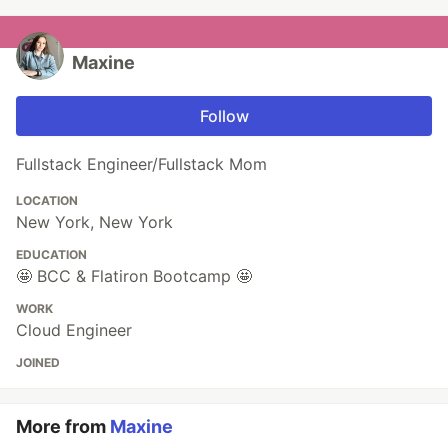
Maxine
Follow
Fullstack Engineer/Fullstack Mom
LOCATION
New York, New York
EDUCATION
🤩 BCC & Flatiron Bootcamp 🤩
WORK
Cloud Engineer
JOINED
More from
Maxine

→ **What you are asked to do**:
Leave out the pictures and transcribe the entries above exactly.

→ **Task result**:
Maxine
Follow
Fullstack Engineer/Fullstack Mom
LOCATION
New York, New York
EDUCATION
🤩 BCC & Flatiron Bootcamp 🤩
WORK
Cloud Engineer
JOINED
More from
Maxine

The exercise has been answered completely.